The main characters seem to be Bob, a scab-riddled junkie (Greg Fleet), Terry (Peter Finlay) and his side-kick (Michael Trewarne), a pair of no-good petty crims who hang around drains tying people up and trying to philosophize in a Pulp Fiction manner, a patient (Lawrence Mooney) and his psychiatrist, some sad and sorry hooker called Hope (Joecelyn Tauta Towers) and a couple of other guys who I couldn’t even fathom whether they were cops or crims. Even Kostas Kilias makes an appearance as, Lord knows why, some deviant discussing bestiality and other depravities.
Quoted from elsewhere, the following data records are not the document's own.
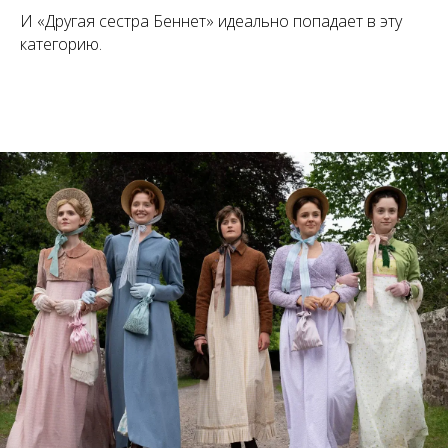
И «Другая сестра Беннет» идеально попадает в эту
категорию.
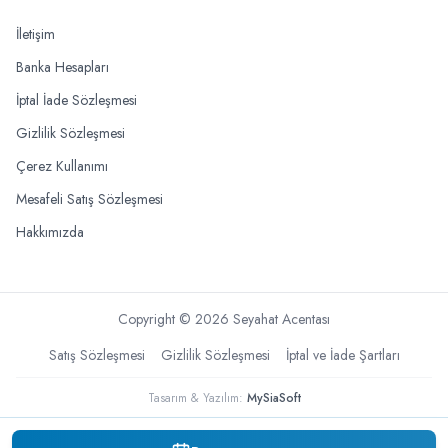
İletişim
Banka Hesapları
İptal İade Sözleşmesi
Gizlilik Sözleşmesi
Çerez Kullanımı
Mesafeli Satış Sözleşmesi
Hakkımızda
Copyright ©
2026
Seyahat Acentası
Satış Sözleşmesi
Gizlilik Sözleşmesi
İptal ve İade Şartları
Tasarım & Yazılım:
MySiaSoft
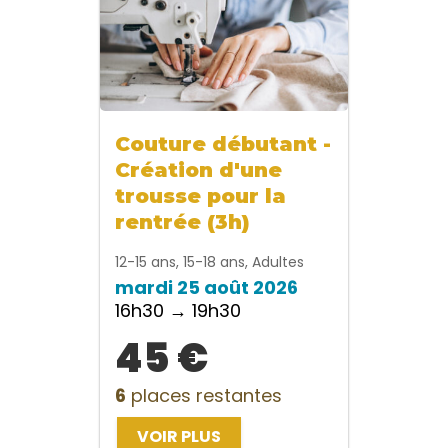
Couture débutant -
Création d'une
trousse pour la
rentrée (3h)
12-15 ans, 15-18 ans, Adultes
mardi 25 août 2026
16h30 → 19h30
45 €
6
places restantes
VOIR PLUS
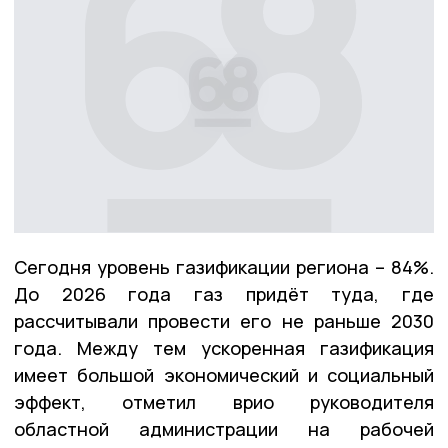
Сегодня уровень газификации региона – 84%.
До 2026 года газ придёт туда, где
рассчитывали провести его не раньше 2030
года. Между тем ускоренная газификация
имеет большой экономический и социальный
эффект, отметил врио руководителя
областной администрации на рабочей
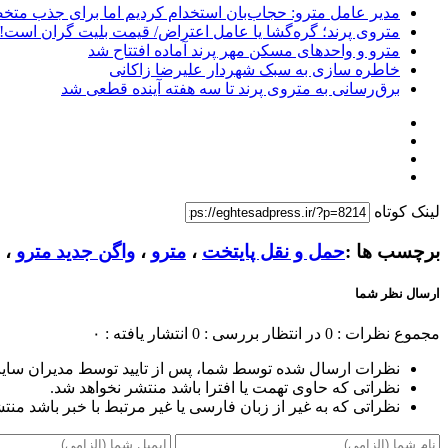
مدیر عامل مترو: حجاب‌بان استخدام کردیم اما برای جذب متخصص ا
متروی پرند؛ گره‌گشا یا عامل اعتراض/ قیمت بلیت گران است!
مترو و واحدهای مسکن مهر پرند آماده افتتاح شد
خاطره سازی به سبک شهردار علیرضا زاکانی
برق‌رسانی به متروی پرند تا سه هفته آینده قطعی شد
لینک کوتاه
برچسب ها :
حمل و نقل پایتخت
،
مترو
،
واگن جدید مترو
،
ارسال نظر شما
مجموع نظرات : 0
در انتظار بررسی : 0
انتشار یافته : ۰
نظرات ارسال شده توسط شما، پس از تایید توسط مدیران سای
نظراتی که حاوی تهمت یا افترا باشد منتشر نخواهد شد.
نظراتی که به غیر از زبان فارسی یا غیر مرتبط با خبر باشد منت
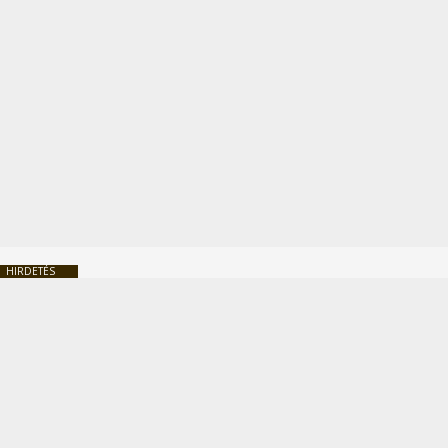
HIRDETÉS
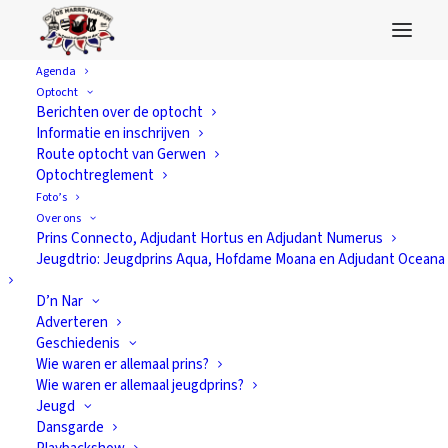
Agenda
Optocht
receptie
Berichten over de optocht
Informatie en inschrijven
Route optocht van Gerwen
Optochtreglement
Foto’s
Over ons
Prins Connecto, Adjudant Hortus en Adjudant Numerus
Jeugdtrio: Jeugdprins Aqua, Hofdame Moana en Adjudant Oceana
D’n Nar
Adverteren
Geschiedenis
Wie waren er allemaal prins?
Wie waren er allemaal jeugdprins?
Jeugd
Dansgarde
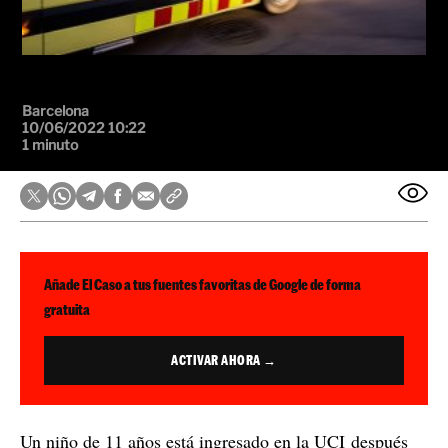
Barcelona
10/06/2022 10:22
1 minuto
Añade El Caso a tus fuentes favoritas de Google de forma
gratuita
ACTIVAR AHORA →
Un niño de 11 años está ingresado en la UCI después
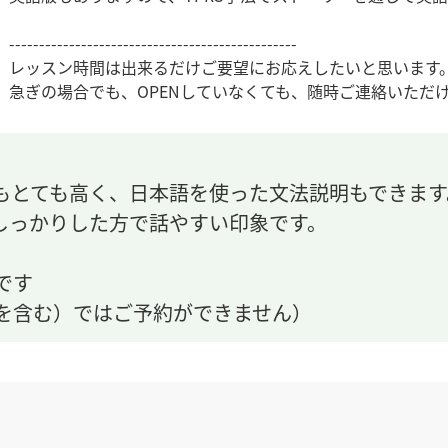
------------------------------------------------
レッスン時間は出来るだけご要望にお応えしたいと思います
急ぎの場合でも、OPENしていなくても、随時ご連絡いただ
もとても高く、日本語を使った文法説明もできま
しっかりした方で話やすい印象です。
です
を含む）ではご予約ができません）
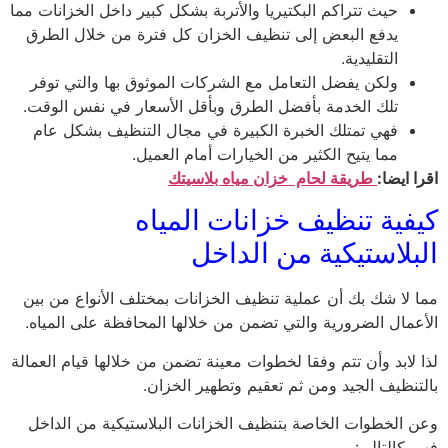
حيث تتراكم البكتيريا والأتربة بشكل كبير داخل الخزانات مما
يدفع البعض إلى تنظيف الخزان كل فترة من خلال الطرق
التقليدية.
ولكن يفضل التعامل مع الشركات الموثوق بها والتي توفر
تلك الخدمة بأفضل الطرق وبأقل الأسعار في نفس الوقت.
فهي تمتلك الخبرة الكبيرة في مجال التنظيف بشكل عام
مما يتيح الكثير من الخيارات أمام العميل.
اقرا ايضا:
طريقة لحام خزان مياه بلاسيتك
كيفية تنظيف خزانات المياه
البلاستيكية من الداخل
مما لا شك بك أن عملية تنظيف الخزانات بمختلف الأنواع من بين
الأعمال الضرورية والتي تضمن من خلالها المحافظة على المياه.
لذا لابد وأن تتم وفقا لخطوات معينة تضمن من خلالها قيام العمالة
بالتنظيف الجيد ومن ثم تعقيم وتطهير الخزان.
وعن الخطوات الخاصة بتنظيف الخزانات البلاستيكية من الداخل
فهي كالتالي:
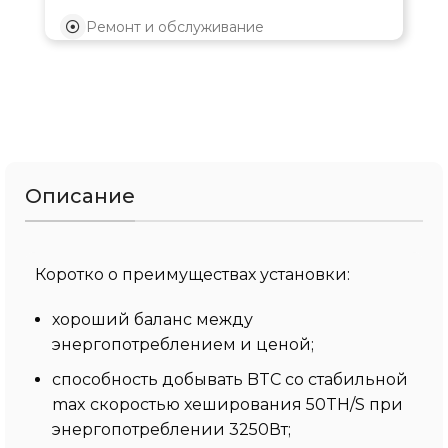
Ремонт и обслуживание
Описание
Коротко о преимуществах установки:
хороший баланс между
энергопотреблением и ценой;
способность добывать BTC со стабильной
max скоростью хеширования 50TH/S при
энергопотреблении 3250Вт;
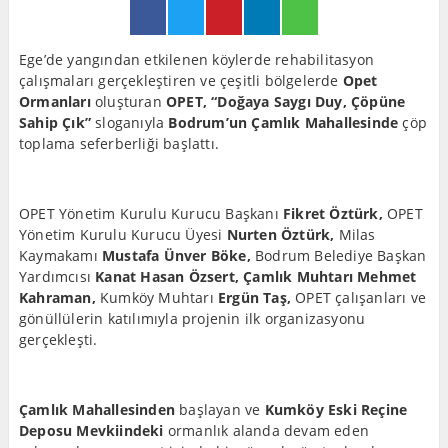
Ege’de yangından etkilenen köylerde rehabilitasyon
çalışmaları gerçekleştiren ve çeşitli bölgelerde
Opet
Ormanları
oluşturan
OPET, “Doğaya Saygı Duy, Çöpüne
Sahip Çık”
sloganıyla
Bodrum’un Çamlık Mahallesinde
çöp
toplama seferberliği başlattı.
OPET Yönetim Kurulu Kurucu Başkanı
Fikret Öztürk,
OPET
Yönetim Kurulu Kurucu Üyesi
Nurten Öztürk,
Milas
Kaymakamı
Mustafa Ünver Böke,
Bodrum Belediye Başkan
Yardımcısı
Kanat Hasan Özsert, Çamlık Muhtarı Mehmet
Kahraman,
Kumköy Muhtarı
Ergün Taş,
OPET çalışanları ve
gönüllülerin katılımıyla projenin ilk organizasyonu
gerçekleşti.
Çamlık Mahallesinden
başlayan ve
Kumköy Eski Reçine
Deposu Mevkiindeki
ormanlık alanda devam eden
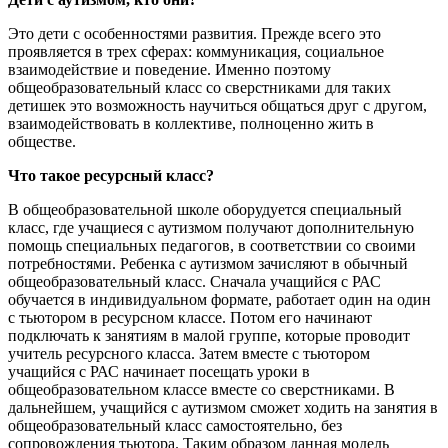
Это дети с особенностями развития. Прежде всего это
проявляется в трех сферах: коммуникация, социальное
взаимодействие и поведение. Именно поэтому
общеобразовательный класс со сверстниками для таких
детишек это возможность научиться общаться друг с другом,
взаимодействовать в коллективе, полноценно жить в
обществе.
Что такое ресурсный класс?
В общеобразовательной школе оборудуется специальный
класс, где учащиеся с аутизмом получают дополнительную
помощь специальных педагогов, в соответствии со своими
потребностями. Ребенка с аутизмом зачисляют в обычный
общеобразовательный класс. Сначала учащийся с РАС
обучается в индивидуальном формате, работает один на один
с тьютором в ресурсном классе. Потом его начинают
подключать к занятиям в малой группе, которые проводит
учитель ресурсного класса. Затем вместе с тьютором
учащийся с РАС начинает посещать уроки в
общеобразовательном классе вместе со сверстниками. В
дальнейшем, учащийся с аутизмом сможет ходить на занятия в
общеобразовательный класс самостоятельно, без
сопровождения тьютора. Таким образом данная модель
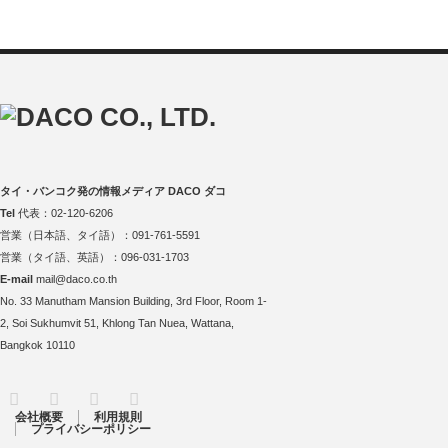
タイ・バンコク発の情報メディア DACO ダコ
Tel
代表：02-120-6206
営業（日本語、タイ語）：091-761-5591
営業（タイ語、英語）：096-031-1703
E-mail
mail@daco.co.th
No. 33 Manutham Mansion Building, 3rd Floor, Room 1-
2, Soi Sukhumvit 51, Khlong Tan Nuea, Wattana,
Bangkok 10110
RSS
Twitter
Facebook
Instagram
会社概要
利用規則
プライバシーポリシー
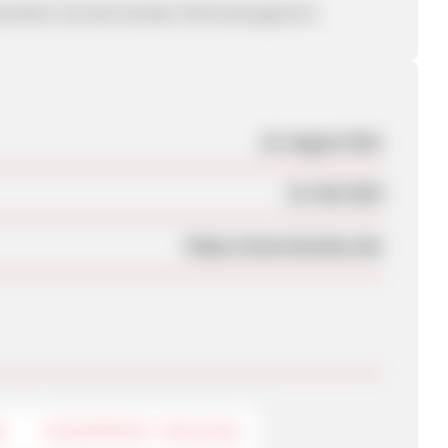
bewerben Sie das havatex-Partnerprogramm.
16. August 2011
16. Mai 2014
https://www.havatex.de/
G
FINGERPRINT-TRACKING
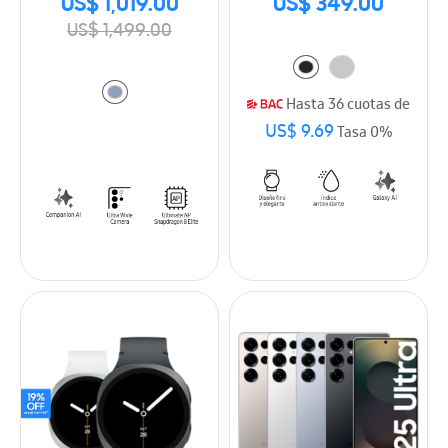
US$ 1,019.00
US$ 349.00
US$ 1,499.00
Hasta 36 cuotas de
US$ 9.69
Tasa 0%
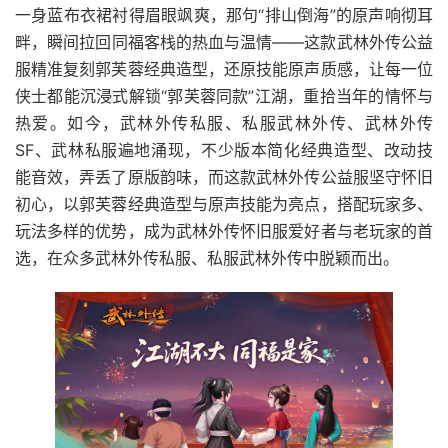
一身蓝布衣裙衬得眉眼飒爽，那句“排山倒海”的原声响彻耳
畔，瞬间拉回同福客栈的热血与温情——这款武林外传公益
服精准复刻郭芙蓉经典造型，还原技能原声质感，让每一位
侠士都能沉浸式解锁“郭芙蓉同款”江湖，重拾当年的情怀与
热爱。如今，武林外传私服、私服武林外传、武林外传
SF、武林私服遍地涌现，不少版本简化经典造型、改动技
能音效，弄丢了原版韵味，而这款武林外传公益服坚守怀旧
初心，以郭芙蓉经典造型与原声技能为亮点，搭配玩家多、
玩法多样的优势，成为武林外传怀旧服爱好者与老玩家的首
选，在众多武林外传私服、私服武林外传中脱颖而出。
Why the comedians Mooney and Fleet signed on for this I don’t know, though they both proved better actors than I would have imagined, with Fleet certainly capturing the nihilism of his repellent character.

Aside from the near incomprehensibility of the plot, there is the dialogue. Yes, we know that bottom-feeding scum swear like how's your father, but learning lines for this film must have been a walk in the park – just learn the two most used four-letter words and you’ve got half your lines down pat! Then there is the actual subject matter. Horrific subject matter does not necessarily put me off a film but Day Of The Broken is an indulgence in the pornography of violence, not a deconstruction of it.  

On the positive side, the score by Norwegian musos, Deaf Centre, is a strong one, and the look of the film, shot crisply and competently in some of Melbourne’s recognisable locations, is quite professional.

The film’s publicity blurb, no doubt written by the film-makers themselves refers to “seven lost souls”, a “slow-burning 24 hours” and “pitch-black humour”. Maybe I’m missing something but I fail to see any of those epithets as applicable to this sadistic and nastily sensationalistic film, one which shows little regard for even the basic ingredients of sound story-telling.